* **Instructions to follow**:
Please repeat every record exactly, leaving out any pictures.

* **Supplied data**:
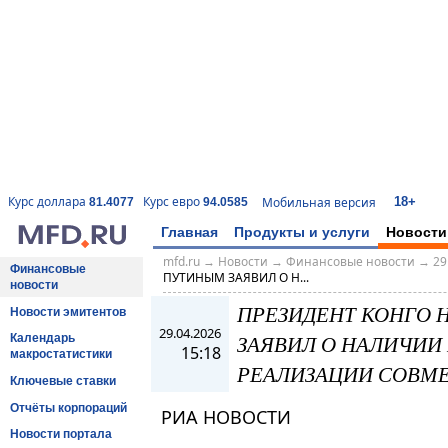
18+
Курс доллара
Курс евро
Мобильная версия
81.4077
94.0585
Главная
Продукты и услуги
Новости
mfd.ru
→
Новости
→
Финансовые новости
→
29
Финансовые
ПУТИНЫМ ЗАЯВИЛ О Н...
новости
ПРЕЗИДЕНТ КОНГО 
Новости эмитентов
29.04.2026
ЗАЯВИЛ О НАЛИЧИИ
Календарь
15:18
макростатистики
РЕАЛИЗАЦИИ СОВМЕ
Ключевые ставки
Отчёты корпораций
РИА НОВОСТИ
Новости портала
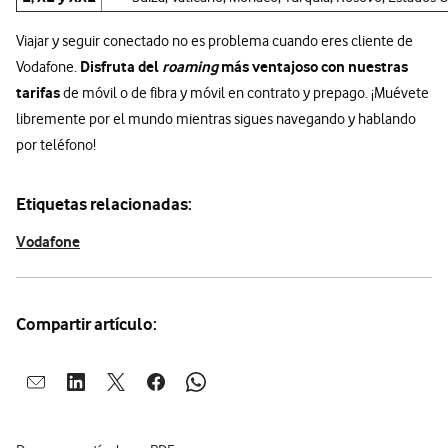
Viajar y seguir conectado no es problema cuando eres cliente de
Disfruta del
roaming
más ventajoso con nuestras
Vodafone.
tarifas
de móvil o de fibra y móvil en contrato y prepago. ¡Muévete
libremente por el mundo mientras sigues navegando y hablando
por teléfono!
Etiquetas relacionadas:
Vodafone
Compartir artículo:
Abrir ventana para compartir en mail
Abrir ventana para compartir en linkedin
Abrir ventana para compartir en twitter
Abrir ventana para compartir en facebook
Abrir ventana para compartir en whatsap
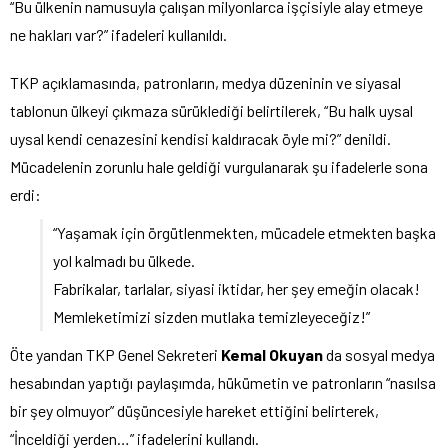
“Bu ülkenin namusuyla çalışan milyonlarca işçisiyle alay etmeye
ne hakları var?” ifadeleri kullanıldı.
TKP açıklamasında, patronların, medya düzeninin ve siyasal
tablonun ülkeyi çıkmaza sürüklediği belirtilerek, “Bu halk uysal
uysal kendi cenazesini kendisi kaldıracak öyle mi?” denildi.
Mücadelenin zorunlu hale geldiği vurgulanarak şu ifadelerle sona
erdi:
“Yaşamak için örgütlenmekten, mücadele etmekten başka
yol kalmadı bu ülkede.
Fabrikalar, tarlalar, siyasi iktidar, her şey emeğin olacak!
Memleketimizi sizden mutlaka temizleyeceğiz!”
Öte yandan TKP Genel Sekreteri
Kemal Okuyan
da sosyal medya
hesabından yaptığı paylaşımda, hükümetin ve patronların “nasılsa
bir şey olmuyor” düşüncesiyle hareket ettiğini belirterek,
“İnceldiği yerden…” ifadelerini kullandı.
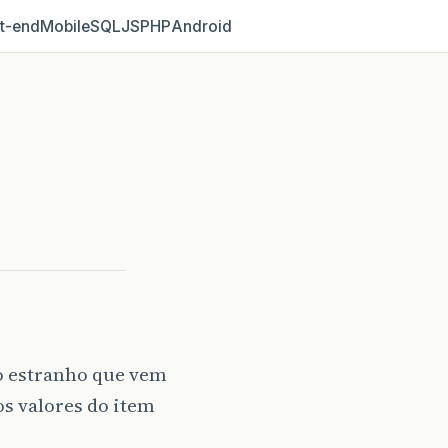
t‑end
Mobile
SQL
JS
PHP
Android
ro estranho que vem
s valores do item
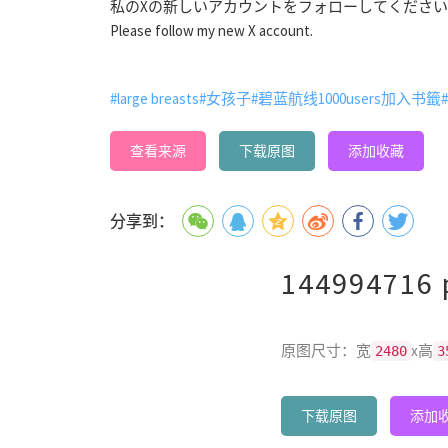
私のXの新しいアカウントをフォローしてくださ
Please follow my new X account.
#large breasts
#女孩子
#碧蓝航线1000users加入书籤
#
查看来源
下载原图
添加收藏
分享到：
144994716 
原图尺寸：宽
x高
2480
3
下载原图
添加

* **Solution for this task**:
18+
Курс доллара
Курс евро
Мобильная версия
81.4077
94.0585
Главная
Продукты и услуги
Новости
mfd.ru
→
Новости
→
Финансовые новости
→
29
Финансовые
ПУТИНЫМ ЗАЯВИЛ О Н...
новости
ПРЕЗИДЕНТ КОНГО 
Новости эмитентов
29.04.2026
ЗАЯВИЛ О НАЛИЧИИ
Календарь
15:18
макростатистики
РЕАЛИЗАЦИИ СОВМЕ
Ключевые ставки
Отчёты корпораций
РИА НОВОСТИ
Новости портала
Viajar y seguir conectado no es problema cuando eres cliente de
Disfruta del
roaming
más ventajoso con nuestras
Vodafone.
tarifas
de móvil o de fibra y móvil en contrato y prepago. ¡Muévete
libremente por el mundo mientras sigues navegando y hablando
por teléfono!
Etiquetas relacionadas:
Vodafone
Compartir artículo:
Abrir ventana para compartir en mail
Abrir ventana para compartir en linkedin
Abrir ventana para compartir en twitter
Abrir ventana para compartir en facebook
Abrir ventana para compartir en whatsap
“Bu ülkenin namusuyla çalışan milyonlarca işçisiyle alay etmeye
ne hakları var?” ifadeleri kullanıldı.
TKP açıklamasında, patronların, medya düzeninin ve siyasal
tablonun ülkeyi çıkmaza sürüklediği belirtilerek, “Bu halk uysal
uysal kendi cenazesini kendisi kaldıracak öyle mi?” denildi.
Mücadelenin zorunlu hale geldiği vurgulanarak şu ifadelerle sona
erdi:
“Yaşamak için örgütlenmekten, mücadele etmekten başka
yol kalmadı bu ülkede.
Fabrikalar, tarlalar, siyasi iktidar, her şey emeğin olacak!
Memleketimizi sizden mutlaka temizleyeceğiz!”
Öte yandan TKP Genel Sekreteri
Kemal Okuyan
da sosyal medya
hesabından yaptığı paylaşımda, hükümetin ve patronların “nasılsa
bir şey olmuyor” düşüncesiyle hareket ettiğini belirterek,
“İnceldiği yerden…” ifadelerini kullandı.
t‑end
Mobile
SQL
JS
PHP
Android
ro estranho que vem
s valores do item
私のXの新しいアカウントをフォローしてくださ
Please follow my new X account.
#large breasts
#女孩子
#碧蓝航线1000users加入书籤
#
查看来源
下载原图
添加收藏
分享到：
144994716 
原图尺寸：宽
x高
2480
3
下载原图
添加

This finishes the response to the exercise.